As imagens pulam em sua cabeça, mostrando o resto de alegria que ele ainda é capaz de lembrar.

Do alto do prédio, ele sorri.

5 de janeiro de 1990

Ele tem 10 anos. Seu pai está fazendo um buraco na areia para fixar o guarda-sol, a irmã já está empurrando a bicicleta para a ciclovia, enquanto sua mãe passa protetor solar em suas costas. Ele se sente uma criança idiota vestindo aquela bermuda azul, coberta por pequenos carrinhos vermelhos. Se parece com uma daquelas crianças mimadas que se jogam no chão quando os pais não compram o doce que querem. Ele não é uma dessas crianças, já é um rapaz responsável que não precisa dar chiliques... Tá bem, houve algumas ocasiões em que isso realmente ocorreu, mas não era um hábito, só fazia este tipo de coisa quando os pais realmente não conseguiam entender a importância de comprar aquela revista que vinha com partes de um carro para montar e que no final ficaria muito maneiro.

Ele está ansioso para que a mãe acabe e ele possa sair para brincar debaixo do sol. A mãe o vira para passar o protetor solar no rosto. Impaciente, ele pede para deixá-lo passar sozinho. Ela aperta a bisnaga em suas mãos. Ele esfrega a mão no rosto rapidamente e sai correndo pela areia quente. No nariz há uma mancha branca de protetor mal espalhado. A mãe grita e agita um boné azul e amarelo, ordenando que ele volte e vista o boné. Mas não há nada no mundo que fará com que ele saia andando pela praia com aquela coisa feia. Já basta a bermuda de criança. O que passava pela cabeça da mãe dele que a fazia acreditar que ele precisava se vestir como um bebê grandão? Era sempre a mesma coisa: "Vista o casaquinho, querido", "Não fique muito tempo no sol", "Não ande pela casa descalço". Não obedeceria hoje, se divertiria como nunca se divertira antes. Seria uma criança livre na praia.

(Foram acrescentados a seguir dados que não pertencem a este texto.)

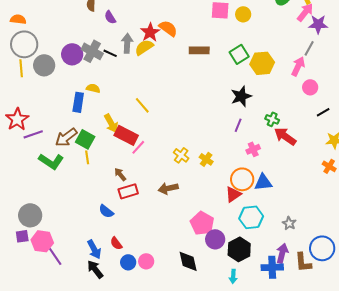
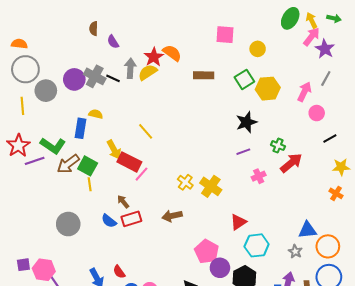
yellow circle: (243, 14) -> (258, 49), moved
purple star: (318, 24) -> (325, 49), turned 30
gray line: (309, 48) -> (326, 78), moved
yellow line: (21, 68) -> (22, 106), moved
purple line: (238, 125) -> (243, 152), turned 48
red arrow: (285, 136) -> (291, 163), turned 105
yellow cross: (206, 159) -> (211, 186), size x1.5
green L-shape: (51, 161) -> (53, 146), moved
orange circle: (242, 179) -> (328, 246), moved
blue triangle: (263, 182) -> (307, 230), moved
blue semicircle: (106, 211) -> (109, 221), moved
gray circle: (30, 215) -> (68, 224), moved

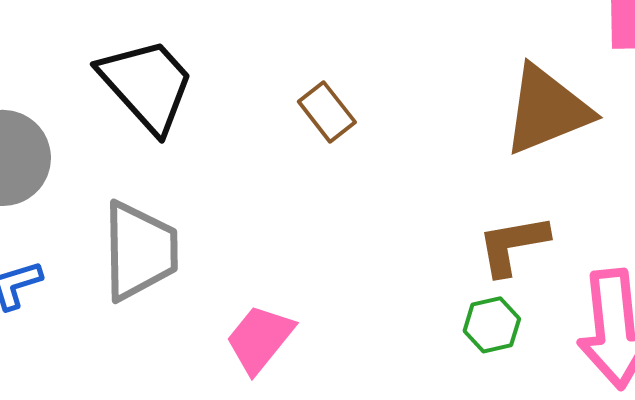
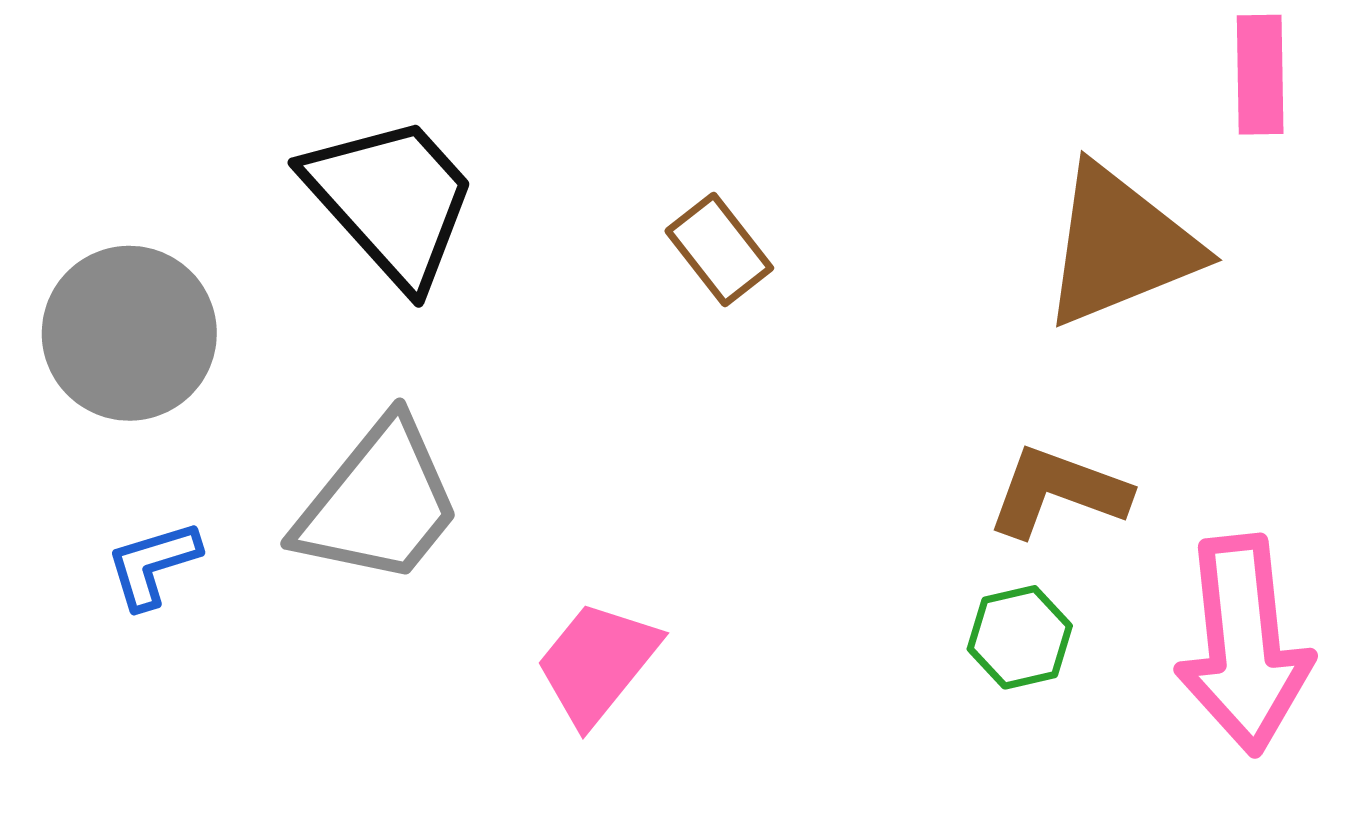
brown L-shape: (513, 245) -> (1058, 492), turned 30
gray trapezoid: (140, 251) -> (379, 503), turned 40

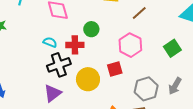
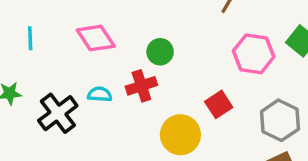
pink hexagon: (130, 45) -> (254, 54), moved
black cross: (59, 65) -> (58, 113), moved

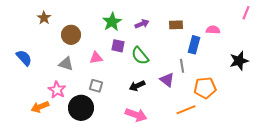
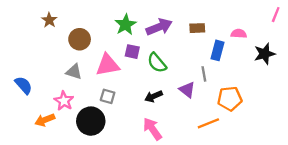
purple arrow: (142, 24) -> (159, 27), size x1.6
blue semicircle: (24, 58) -> (24, 85), moved
pink triangle: (96, 58) -> (108, 65), size x1.6
black star: (239, 61) -> (264, 54), moved
pink arrow: (136, 115) -> (152, 129), turned -145

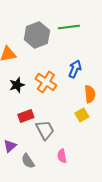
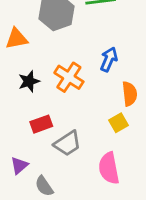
gray trapezoid: (45, 130) -> (68, 143), turned 85
pink semicircle: (62, 156) -> (109, 168), moved, size x1.6

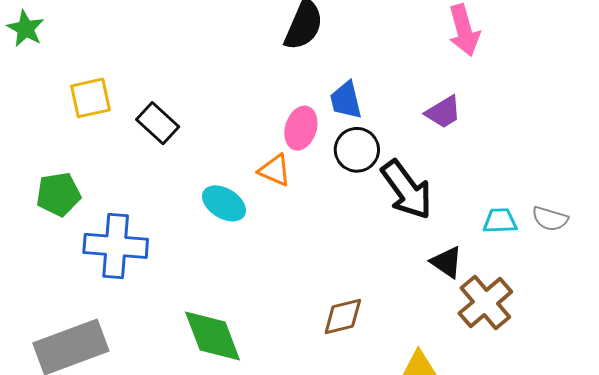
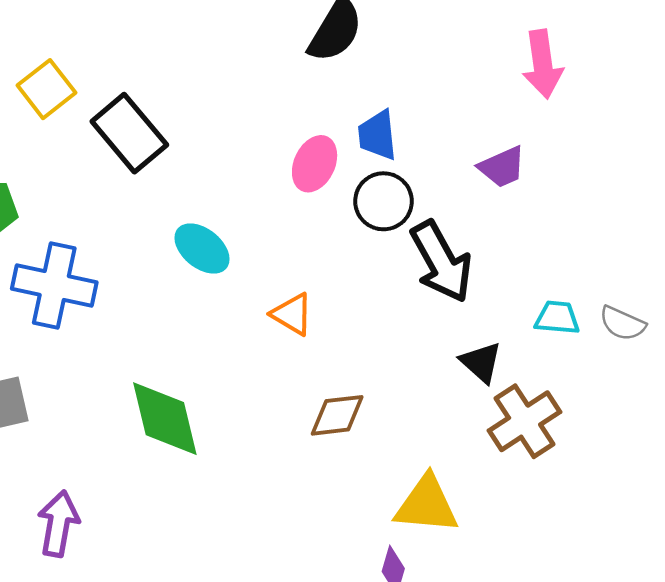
yellow square: (90, 98) -> (46, 89), turned -33
black rectangle: (158, 123) -> (129, 133), size x1.4
orange triangle: (275, 170) -> (292, 314), moved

Correu até um monte de pedras que começava na areia e ia para o mar até um ponto em que até mesmo o pai perderia o chão e seria obrigado a nadar. Escalou as pedras escorregadias com cuidado — queria ser uma criança livre, não morta. Soube dizer exatamente até onde a maré chegava, pois as pedras abaixo ainda tinham um pouco da água salgada do mar em alguns sucos das rochas, mas agora seus pés estavam pisando em áreas extremamente secas e ásperas como lixas, quase machucando seus pés. Não é uma grande escalada, mas ele se sente no topo do mundo quando chega lá em cima. Pode ver a mãe o observando sob o guarda-sol, enquanto o pai abre uma das cadeiras e tira uma lata de cerveja do isopor. É um lugar bom, em que pode ver tudo que acontece na praia. Lá em cima, ele acredita que é tudo muito mais tranquilo do que embaixo, onde famílias e ambulantes logo estariam gritando o tempo inteiro.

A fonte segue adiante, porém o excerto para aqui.